WEDNESDAY, MAY 10, 2006
1620 ET
Midweek Market Wrap
Selected Stock-Market Returns
-- Week to Date
---------------------------------
05/10 WTD
---------------------------------
DJIA 11,643 0.6%
S&P 500 1,323 -0.2%
NASDAQ 100 1,695 -1.1%
---------------------------------
US Treasury Yield Curve --
Week-to-Date Change Through
Wednesday, May 10, 2006
---------------------------------
90-D 2-Y 5-Y 10-Y 30-Y
Bill Note Note Note Bond
---------------------------------
Late Session 05/10
----------------------
4.87% 4.98% 5.02% 5.12% 5.19%
WTD Yield Change
--------------------
6p 5bp 4bp 2bp 0bp
---------------------------------
Dollar Index & Selected Commodities
-- Week-to-Date Change Through
Wednesday, May 10, 2006
----------------------------------------
Contract 05/10* WTD
----------------------------------------
US $ Index Spot 84.53 -0.7%
----------------------------------------
Crude Oil Jun. 72.13 2.8%
Natural Gas do. 6.900 1.8%
Unl. Gasoline do. 2.1694 6.3%
Home Heating Oil do. 2.0647 5.6%
Copper do. 3.7430 5.6%
Gold Spot 706.85 3.4%
Silver Spot 14.43 3.1%
----------------------------------------
*Near close/settled price.
----------------------------------------
Summary of Stock-Market Sale
Recommendation Made on 3/20/06
--------------------------------------
05/10 03/20
Close Value* Change
--------------------------------------
DJIA 11,643 11,275 3.3%
S&P 500 1,323 1,306 1.3%
NASDAQ 100 1,695 1,687 0.5%
--------------------------------------
*Level of respective measure
at time of recommendation.
--------------------------------------
0555 ET
The Fed: The Federal Open Market Committee conducts a policy meeting today at which it is a virtual certainty it will raise the Federal Funds Rate by another 25 basis points, to 5.00%. If so, it will mark the 16th such increase dating back to June 2004, when the funds rate stood at 1%.

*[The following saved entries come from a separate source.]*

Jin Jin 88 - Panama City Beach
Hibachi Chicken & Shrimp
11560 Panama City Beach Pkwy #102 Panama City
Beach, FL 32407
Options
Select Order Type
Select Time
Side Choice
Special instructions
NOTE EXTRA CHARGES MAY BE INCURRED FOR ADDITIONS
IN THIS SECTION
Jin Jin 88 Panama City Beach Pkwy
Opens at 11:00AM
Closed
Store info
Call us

The "big deal" today comes at 2:15 PM (ET), when the FOMC releases its post-meeting statement. What will be said about possible additional rate hikes going forward? This will be the most important (and trickiest) communique the Fed has issued since it began raising rates almost two years ago. The bullish camp is convinced it will get what it wants, as in language strongly suggesting a "puase" from here forward. However, a Fed goof in portraying intentions will exacerbate the dollar's travail, and the greenback already is in serious trouble. This is a development Wall Street greedmeisters pretty much have ignored. However, additional dollar weakness from current levels will render this ignorance-is-bliss approach impossible.

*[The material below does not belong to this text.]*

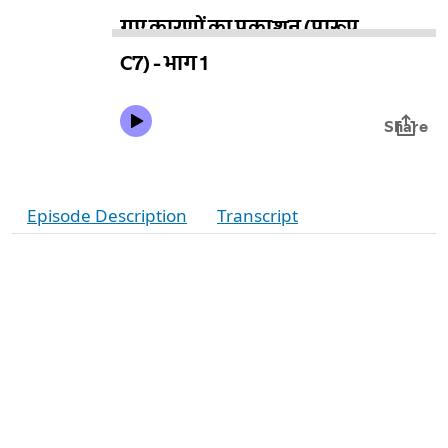
Episode Description
Transcript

How about this? A rate hike of 50 basis points and some pause language in the after-meeting statement? Highly doubttful -- it is too much like serious monetary policy!
The Markets: Interest Rates: Based on the relatively strong 2.31 bid-to-cover ratio achieved in yesterday's three-year T-Note auction, the general presumption is that the sale went well. As stated yesterday, I'm not convinced that given the fullness of a little time, the auction went as well as the consensus is opining. I think that in the current environment, the 4.875% coupon is too thin -- it should have been 5.00%.

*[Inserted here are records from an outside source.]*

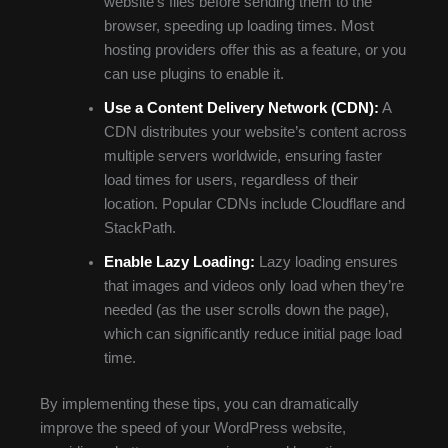
website’s files before sending them to the
browser, speeding up loading times. Most
hosting providers offer this as a feature, or you
can use plugins to enable it.
Use a Content Delivery Network (CDN):
A
CDN distributes your website’s content across
multiple servers worldwide, ensuring faster
load times for users, regardless of their
location. Popular CDNs include Cloudflare and
StackPath.
Enable Lazy Loading:
Lazy loading ensures
that images and videos only load when they’re
needed (as the user scrolls down the page),
which can significantly reduce initial page load
time.
By implementing these tips, you can dramatically
improve the speed of your WordPress website,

The Dollar: One word does it in describing the dollar's behavior, to wit: "awful!" It is acting badly for all the right reasons, too. Moreover, incorporated in the lousy performance is the assumption the Fed will raise rates another quarter point today -- precisely why the FOMC should strongly consider a 50 basis-point outcome.
MAJOR REMINDER: The stock-market crash in 1987 had its genesis months earlier with dollar weakness that accelerated as the summer progressed, forcing up interest rates, ultimately blowing up the stock market!
Gold: The dollar's loss is gold's gain, although bullion continues to have a good deal more going for it than just a stinko greenback.